Ergonomie-Bedenken treten in den Hintergrund

Auf der Straße wird schon nach wenigen Kilometern ist klar: Das ist ein Alfa Romeo, wie man sich einen italienischen Sportwagen der 1970er Jahre vorstellt, der alles hat, was die Scudetto-Marke so speziell macht: Holzlenkrad, eng angeordnete Pedale und die leicht angewinkelte Beinhaltung, die der alfatypischen Froschhaltung ihren Namen gab. Völlig egal: Das Flair in diesem Alfa Romeo zu fahren, lassen solche Ergonomie-Bedenken in den Hintergrund treten.

Vorn tobt der kurzhubige Achtzylinder und will gedreht werden, nur dann geht es vorwärts. Aus dem heiseren Grummeln wird ein sonores wohlklingendes Singen. Drehmoment aus niedrigen Drehzahlen ist ihm völlig fremd. Nach 7,6 Sekunden sind 100 km/h erreicht.

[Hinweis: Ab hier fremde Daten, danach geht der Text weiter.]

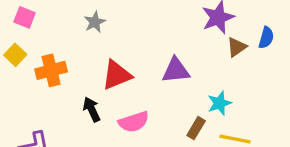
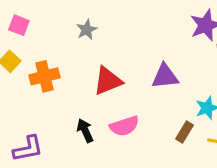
black arrow: (92, 109) -> (85, 131), moved

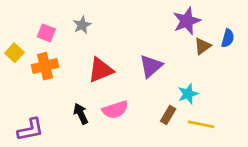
pink square: (19, 25) -> (46, 33), moved
purple triangle: (165, 76) -> (151, 66), turned -35

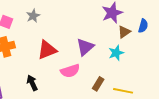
cyan star: (188, 94) -> (116, 53), moved
pink semicircle: (115, 110) -> (70, 71), moved

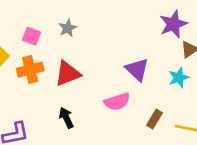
purple triangle: (85, 47) -> (137, 70), turned -36
red triangle: (47, 50) -> (68, 74), moved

Bis jenseits der 220 km/h treibt der Motor den 1,3 Tonnen schweren Alfa-Romeo, wenn es sein muss. Dabei wird einem schnell richtig heiß: Der jubelnde Achtzylinder strahlt Wärme ab und unser Modell hat keine Klimaanlage.


Die Lenkung ist nichts für Menschen mit dünnen Armen. Wenn man den Montreal um die Kurve wuchtet, dann geht es nur mit Kraft, kein Alfa bot damals eine Servolenkung. Wie man es im Fahrunterricht gelernt hat, sollte man daher im Stand auch nicht zu stark am Volant reißen, um die Lenkung nicht zu beschädigen. Die Fünfgang-Getriebe von ZF namens S 5-18/3 überzeugt auch heute noch, nach 44 Jahren, mit kurzen und präzisen Wegen. An der starren Hinterachse hilft ein Sperrdifferential bei der Traktion in Kurven.

Als Gran Turismo ein flottes Reisemobil

Trotz der aufwendigen Hinterachskonstruktion stößt das relativ komfortabel abgestimmte Coupé in schnellen Ecken an seine Grenzen und die Karosserie kommt ins Wanken. Denn das Fahrwerk stammt aus dem Alfa-Romeo-Regal und ist bis auf wenige Details identisch mit dem des GTV 2000 (Bertone), dem GTJ oder der Giulia. Eine sportlichere Abstimmung hätte viel gebracht und wurde damals auch von Tunern erfolgreich angeboten. Bei Alfa soll dafür aber schlicht das Entwicklungsgeld gefehlt haben. Letztendich ist der Montreal weniger Sportlimousine als Gran Turismo im eigentlichen Sinne: ein flottes Reisemobil.

Im Interieur klassische Rundinstrumente, der Drehzahlmesser rechts, der Tacho links, in der Mittelkonsole Kippschalter für die elektrischen Fensterheber und Licht. Mit einem Drehhebel klappt man die Blech-Gardinen nach unten und legt die Scheinwerfer frei. Dann sieht der Montreal beinahe ein bisschen gewöhnlich aus. Seinen betörenden Schlafzimmerblick zeigt der Montreal nur bei ausgeschalteten Scheinwerfern.

Der Alfa kam zu seinem Namen, weil er als Studie 1967 anlässlich der Weltausstellung in der kanadischen Ostküsten-Metropole präsentiert wurde. Das Design stammt von dem damals blutjungen Marcello Gandini, der bei Bertone arbeitete und den Lamborghini Miura gezeichnet hatte, eine andere Sportwagen-Legende aus dieser Zeit. Das erklärt auch die Ähnlichkeit zwischen diesen beiden Schönheiten. Damals war Alfa Romeo noch eine Macht und der Preis von 35.000 Mark für diesen gut ausgestatteten GT eine Ansage. So schön der Montreal ist, so anfällig ist auch die Technik. Zwischen 1970 und 1977 wurden nur 3925 Exemplare, manche gehen von 3917 aus, verkauft wurden und es heute nur noch wenige wirklich gut erhaltene Montreals gibt.